What is it?
Hepatitis C is virus carried in the blood that can affect the liver.
It is often possible to cure the infection and most people with it will have a normal life expectancy.
However if left untreated over many years, it can sometimes cause serious and potentially life-threatening damage to the liver or liver cancer.
How is it passed on?
The most common way to catch hepatitis C is by sharing needles, filters and contaminated spoons when injecting drugs.
Other ways the virus is passed on include:
- Sharing notes for snorting drugs
- From a pregnant women to her unborn baby
- Unprotected sex, although this is rare.

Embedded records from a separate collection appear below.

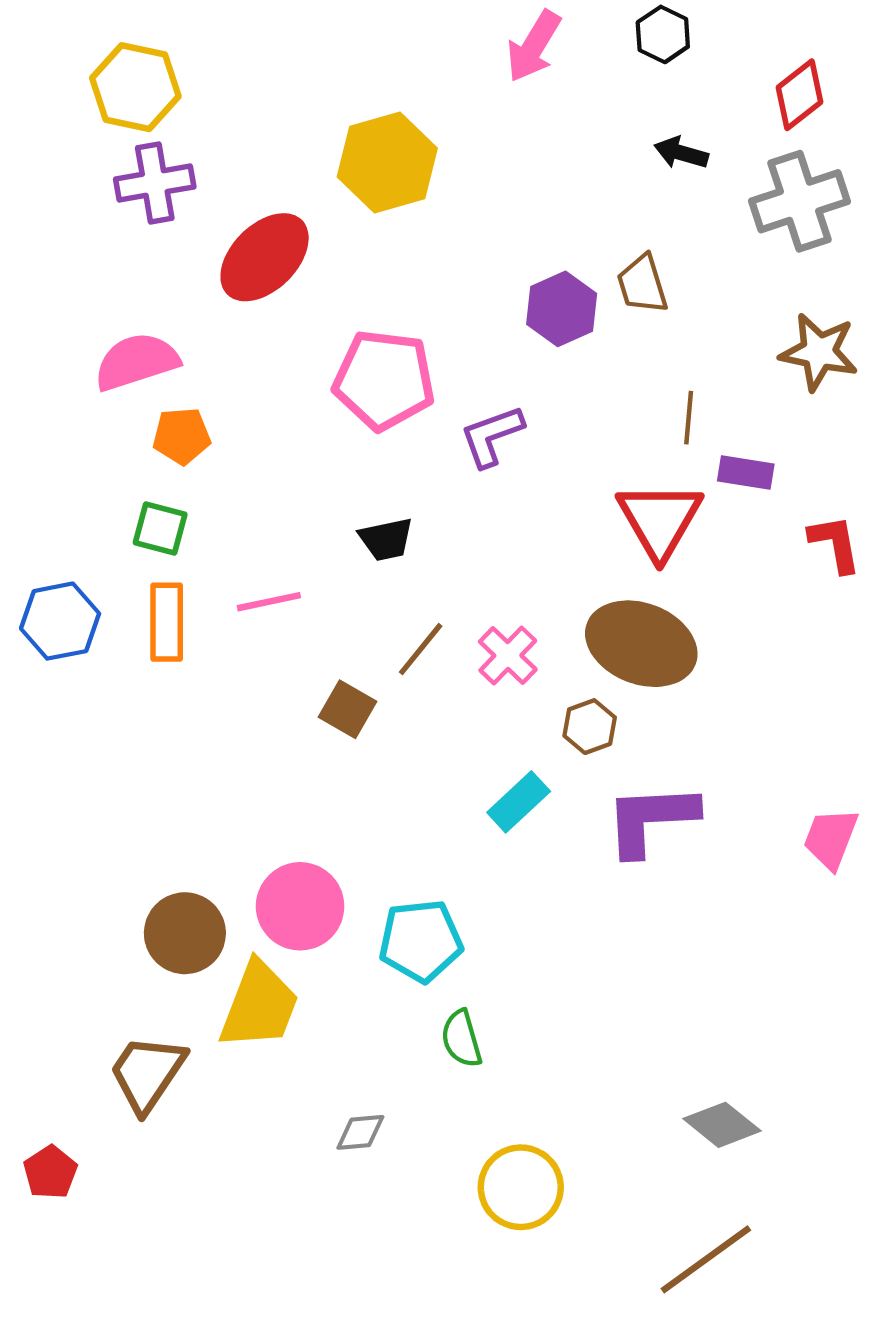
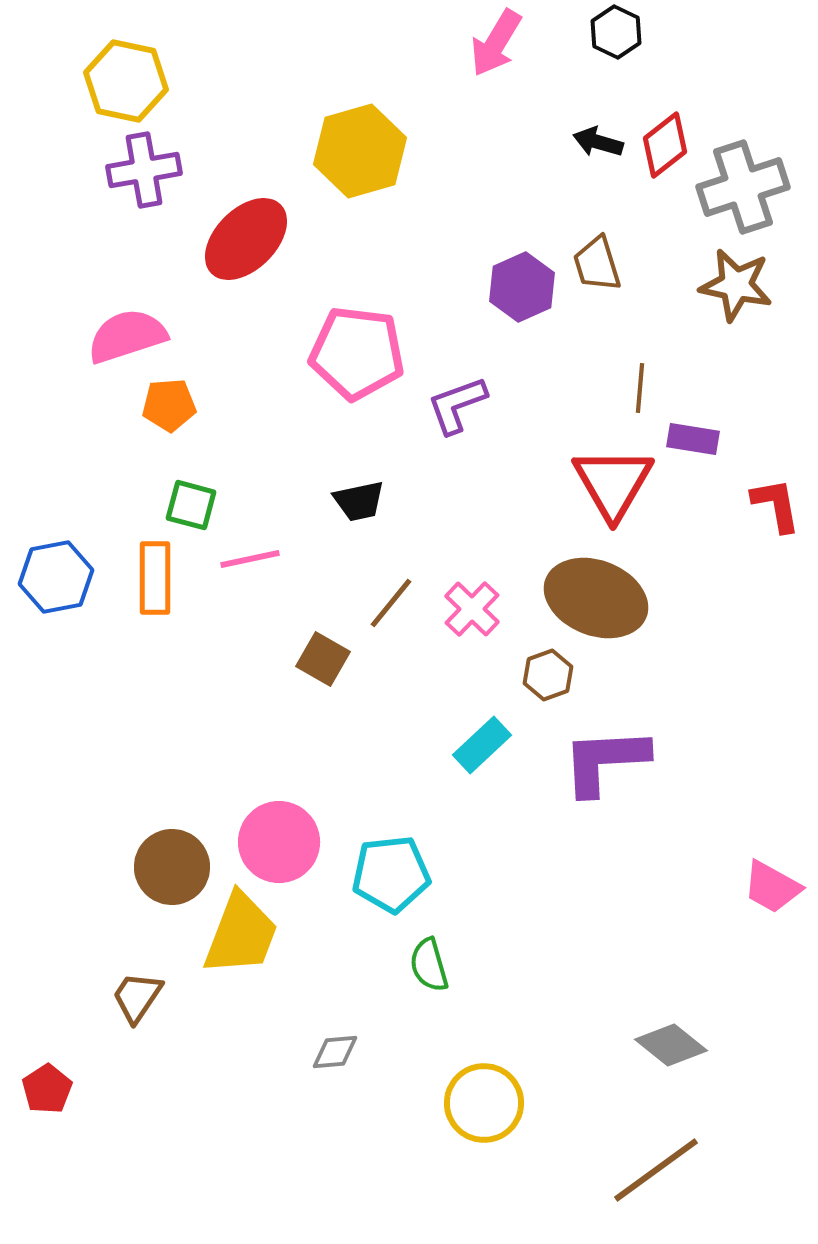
red diamond: (800, 95) -> (665, 145), moved
black arrow: (681, 153) -> (598, 142), moved
brown star: (819, 352) -> (736, 285), moved
green square: (160, 528) -> (191, 505), moved
pink trapezoid: (831, 838) -> (772, 887), moved, turned -82
brown trapezoid: (147, 1073) -> (137, 997), size x0.7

Sexual transmission is more common when having anal sex, including fisting and the use of sex toys
What are the symptoms?
Many people who are infected with hepatitis C don’t have any symptoms for many years.
Some people may notice the following symptoms after the initial infection of hepatitis:
- Feeling sick and vomiting
- Mild flu-like symptoms
- Loss of appetite
- Yellowing of the skin and eyes (jaundice)
Some people with Hepatitis C remain well throughout their lives and develop no problems with their liver.
However, for some people it can become a long-term illness (chronic Hepatitis C infection). People who have chronic hepatitis C infection may develop liver damage, which can become very serious as it can cause scarring of the liver, liver failure and liver cancer.
How do you test for it?
Hepatitis C is diagnosed by a blood test.
It can take 3 months for Hepatitis to show up on a blood test. If you test whilst you are still within this “window period” you may need to repeat your tests once you are outside the window period. If you experience any concerning symptoms, please contact LSH so we can offer an assessment as soon as possible.
What is the treatment?
You will be referred to a liver specialist (hepatologist) for further assessment and treatment. Early testing and diagnosis allows you to be treated as quickly as possible.